Kinin Receptor Antagonism Inhibited the Increased Levels of PKCε in PTX-Treated Mice
PKCε Mediates Hypotonicity-Induced Overt Nociception in PTX-Treated Mice
Paclitaxel is one of the most effective and commonly used anti-neoplastic drug. However, its major dose-limiting side effect is the development of peripheral sensory neuropathy, which remains without satisfactory treatment and compromises patient’s quality of life [2, 31]. Hence, understanding the mechanisms underlying this syndrome is critical to the discovery of new molecular targets and to the development of more effective analgesic drugs. We have recently reported that in the absence of kinin receptor (B1R and B2R) activation, there is a decrease in PTX-induced mechanical hyperalgesia . Similarly, the mechanical hyperalgesia induced by PTX was shown to be reduced in TRPV4-deficient mice  and in animals treated with TRPV4 antisense oligodeoxynucleotides  or selective TRPV4 antagonists [22, 23]. Here, we show that TRPV4 channels mediate the mechanical hyperalgesia induced by the activation of kinin receptors and that this phenomenon may contribute to PTX-induced peripheral neuropathy in mice.

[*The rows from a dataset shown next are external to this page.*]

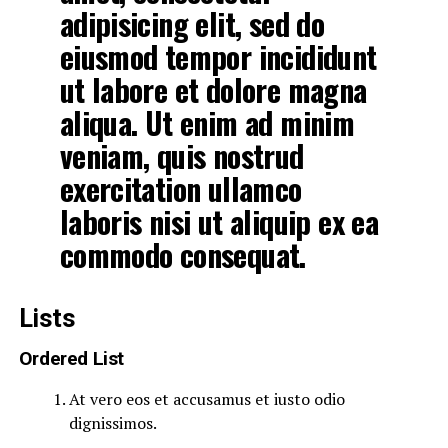
adipisicing elit, sed do
eiusmod tempor incididunt
ut labore et dolore magna
aliqua. Ut enim ad minim
veniam, quis nostrud
exercitation ullamco
laboris nisi ut aliquip ex ea
commodo consequat.
Lists
Ordered List
At vero eos et accusamus et iusto odio
dignissimos.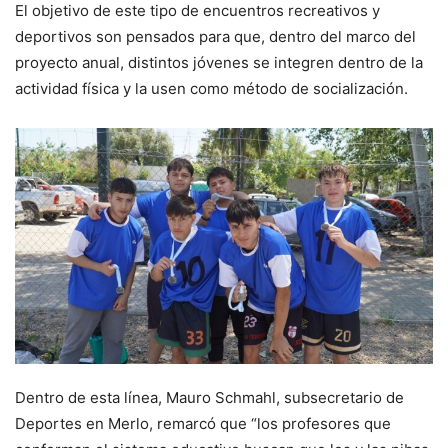
El objetivo de este tipo de encuentros recreativos y
deportivos son pensados para que, dentro del marco del
proyecto anual, distintos jóvenes se integren dentro de la
actividad física y la usen como método de socialización.
Dentro de esta línea, Mauro Schmahl, subsecretario de
Deportes en Merlo, remarcó que “los profesores que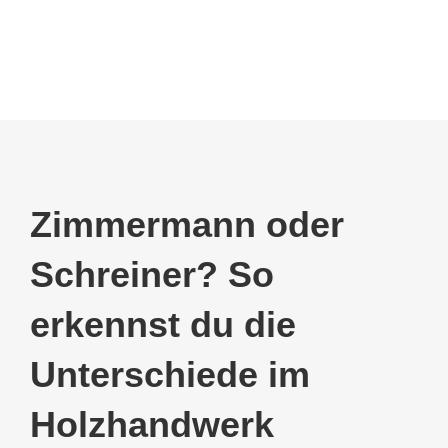
Zimmermann oder
Schreiner? So
erkennst du die
Unterschiede im
Holzhandwerk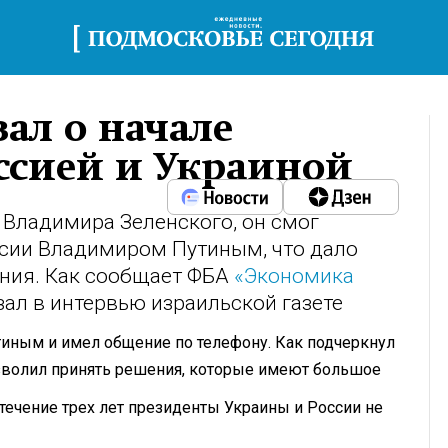
ал о начале
ссией и Украиной
 Владимира Зеленского, он смог
ссии Владимиром Путиным, что дало
ния. Как сообщает ФБА
«Экономика
зал в интервью израильской газете
утиным и имел общение по телефону. Как подчеркнул
озволил принять решения, которые имеют большое
 течение трех лет президенты Украины и России не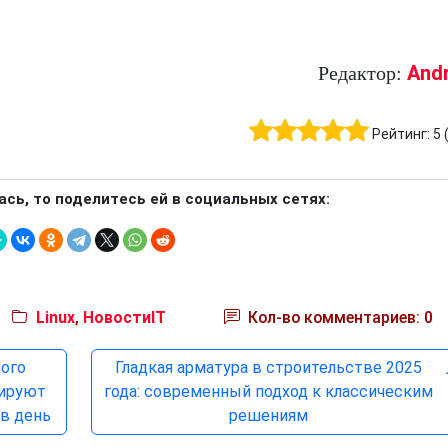
And
Редактор:
Рейтинг:
5
ась, то поделитесь ей в социальных сетях:
Linux
,
НовостиIT
Кол-во комментариев: 0
ого
Гладкая арматура в строительстве 2025
рируют
года: современный подход к классическим
 в день
решениям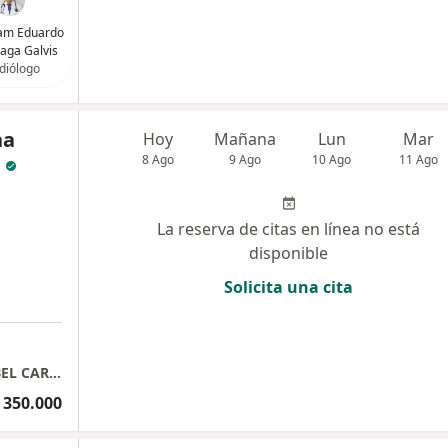
liam Eduardo
aga Galvis
diólogo
na
Hoy
Mañana
Lun
Mar
8 Ago
9 Ago
10 Ago
11 Ago
La reserva de citas en línea no está
disponible
Solicita una cita
CONSULTORIO CARDIOLOGIA 813. DRA ISABEL CARDENAS MORENO
 350.000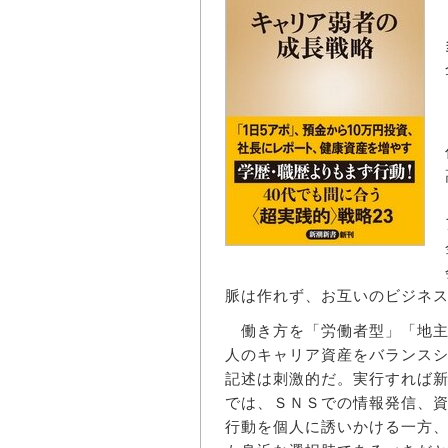
脈は作れず、お互いのビジネ
働き方を「労働者型」「地主
人のキャリア資産をバランス
記述は刺激的だ。実行すれば
では、ＳＮＳでの情報発信、
行動を個人に誘いかける一方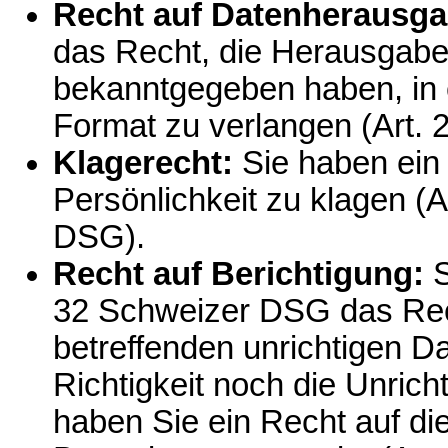
Recht auf Datenherausga
das Recht, die Herausgabe 
bekanntgegeben haben, in 
Format zu verlangen (Art. 
Klagerecht:
Sie haben ein
Persönlichkeit zu klagen (A
DSG).
Recht auf Berichtigung:
S
32 Schweizer DSG das Rech
betreffenden unrichtigen D
Richtigkeit noch die Unricht
haben Sie ein Recht auf di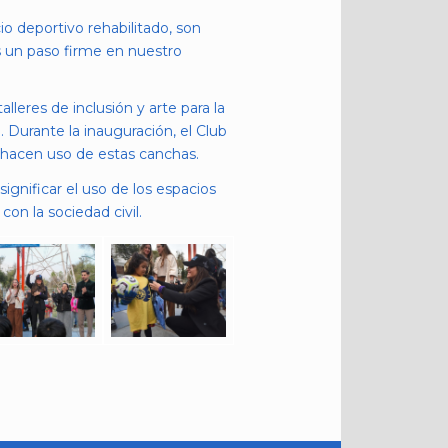
o deportivo rehabilitado, son
s un paso firme en nuestro
eres de inclusión y arte para la
 Durante la inauguración, el Club
 hacen uso de estas canchas.
gnificar el uso de los espacios
on la sociedad civil.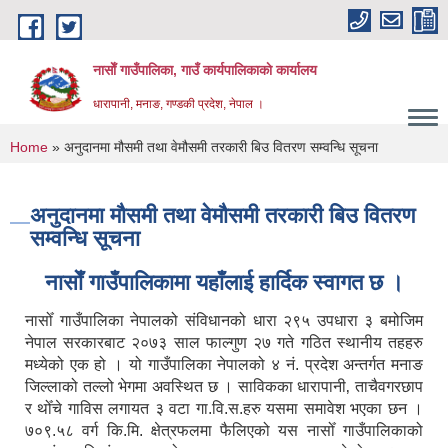
Skip to main content
नासाेँ गाउँपालिका, गाउँ कार्यपालिकाकाे कार्यालय
धारापानी, मनाङ, गण्डकी प्रदेश, नेपाल ।
You are here
Home
» अनुदानमा मौसमी तथा वेमौसमी तरकारी बिउ वितरण सम्वन्धि सूचना
अनुदानमा मौसमी तथा वेमौसमी तरकारी बिउ वितरण
सम्वन्धि सूचना
नासाेँ गाउँपालिकामा यहाँलाई हार्दिक स्वागत छ ।
नासोँ गाउँपालिका नेपालको संविधानको धारा २९५ उपधारा ३ बमोजिम
नेपाल सरकारबाट २०७३ साल फाल्गुण २७ गते गठित स्थानीय तहहरु
मध्येको एक हो । यो गाउँपालिका नेपालको ४ नं. प्रदेश अन्तर्गत मनाङ
जिल्लाको तल्लो भेगमा अवस्थित छ । साविकका धारापानी‚ ताचैवगरछाप
र थोँचे गाविस लगायत ३ वटा गा.वि.स.हरु यसमा समावेश भएका छन ।
७०९.५८ वर्ग कि.मि. क्षेत्रफलमा फैलिएको यस नासोँ गाउँपालिकाको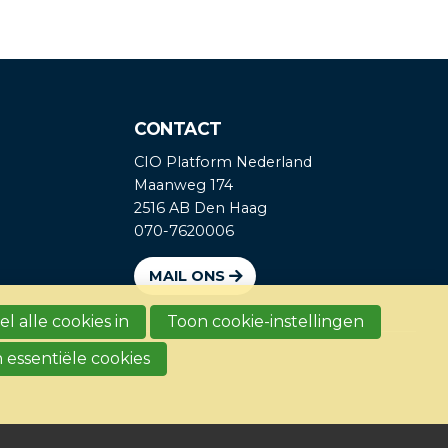
CONTACT
CIO Platform Nederland
Maanweg 174
2516 AB Den Haag
070-7620006
MAIL ONS
l alle cookies in
Toon cookie-instellingen
 essentiële cookies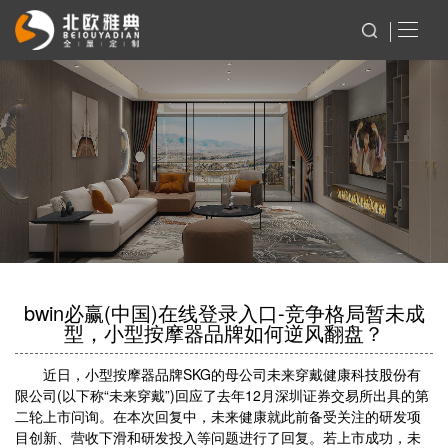
bwin必赢(中国)在线登录入口-竞争格局暂未成
型，小型按摩器品牌如何逆风翻盘？
近日，小型按摩器品牌SKG的母公司未来穿戴健康科技股份有
限公司(以下称“未来穿戴”)回应了去年12月深圳证券交易所出具的第
二轮上市问询。在本次回复中，未来健康就此前备受关注的研发项
目创新、营收下滑和研发投入等问题进行了回复。若上市成功，未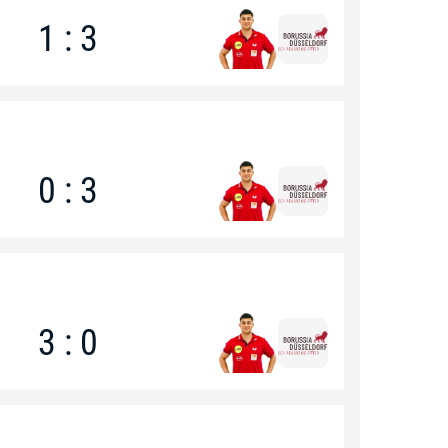
1 : 3
0 : 3
3 : 0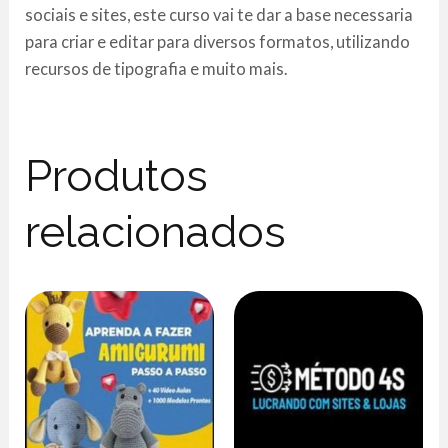
sociais e sites, este curso vai te dar a base necessaria
para criar e editar para diversos formatos, utilizando
recursos de tipografia e muito mais.
Produtos
relacionados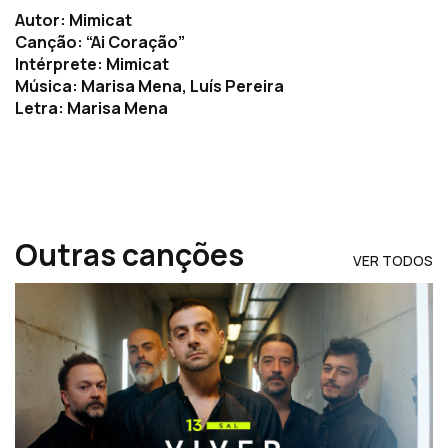
Autor: Mimicat
Canção: “Ai Coração”
Intérprete: Mimicat
Música: Marisa Mena, Luís Pereira
Letra: Marisa Mena
Outras canções
VER TODOS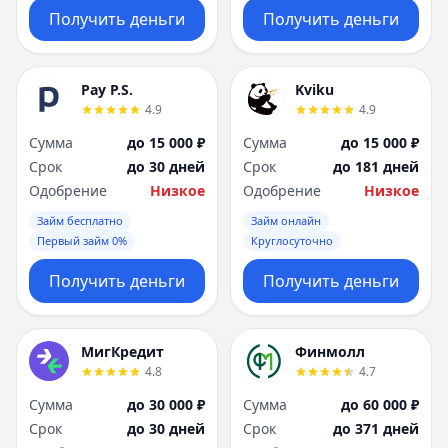
Получить деньги
Получить деньги
Pay P.S.
Kviku
4.9
4.9
Сумма
до 15 000 ₽
Сумма
до 15 000 ₽
Срок
до 30 дней
Срок
до 181 дней
Одобрение
Низкое
Одобрение
Низкое
Займ бесплатно
Займ онлайн
Первый займ 0%
Круглосуточно
Получить деньги
Получить деньги
МигКредит
Финмолл
4.8
4.7
Сумма
до 30 000 ₽
Сумма
до 60 000 ₽
Срок
до 30 дней
Срок
до 371 дней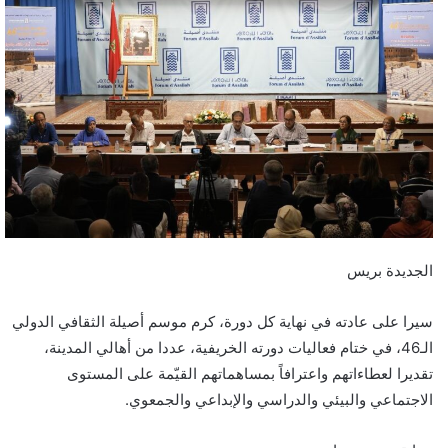
ل
ب
ر
ي
د
ا
إ
ل
ك
ت
ر
الجديدة بريس
و
ن
سيرا على عادته في نهاية كل دورة، كرم موسم أصيلة الثقافي الدولي
ي
الـ46، في ختام فعاليات دورته الخريفية، عددا من أهالي المدينة،
ا
تقديرا لعطاءاتهم واعترافاً بمساهماتهم القيّمة على المستوى
الاجتماعي والبيئي والدراسي والإبداعي والجمعوي.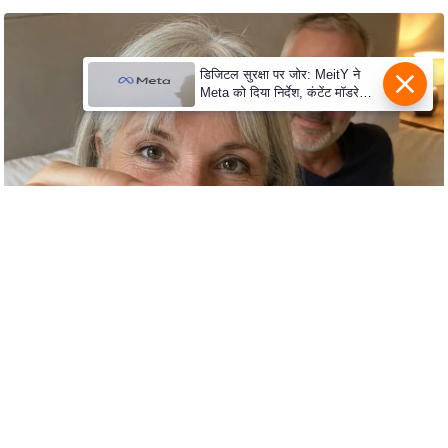
S
O
u
डिजिटल सुरक्षा पर जोर: MeitY ने
r
Meta को दिया निर्देश, कंटेंट मॉडरेशन
मजबूत करे
T
e
a
m
E
x
p
e
r
t
P
a
n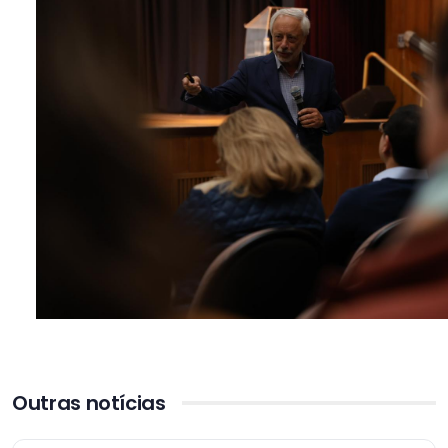
Outras notícias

Although it is well known that BK causes hypersensitivity to mechanical stimuli, the mechanisms underlying this response are not completely understood . Importantly, TRPV4 is a mechanotransducer channel that contributes to the mechanical hyperalgesia induced by pro-inflammatory mediators such as prostaglandins and proteases [18, 19]. Here, we investigated whether TRPV4 mediates the mechanical hyperalgesia induced by BK (a B2R agonist) and DABK (a B1R agonist) in mice. We showed that the treatment with the selective TRPV4 antagonist HC-067047 significantly inhibits the nociceptive responses elicited by both BK and DABK, suggesting that TRPV4 sensitization occurs downstream to B2R and B1R activation in order to induce mechanical hypersensitivity in mice. Since the i.pl. injection of DABK is not capable of producing any detectable overt nociceptive response  or mechanical hyperalgesia in mice (data not shown), DABK was given i.t. Indeed, this approach is known to produce increased sensitivity to both thermal and mechanical stimuli in mice [33, 34]. In fact, B1 receptors are reported to be constitutively and functionally expressed in the central nervous system [6, 33, 34, 35]. To our knowledge, we present here the first evidences on that kinin receptors and TRPV4 interact in vivo.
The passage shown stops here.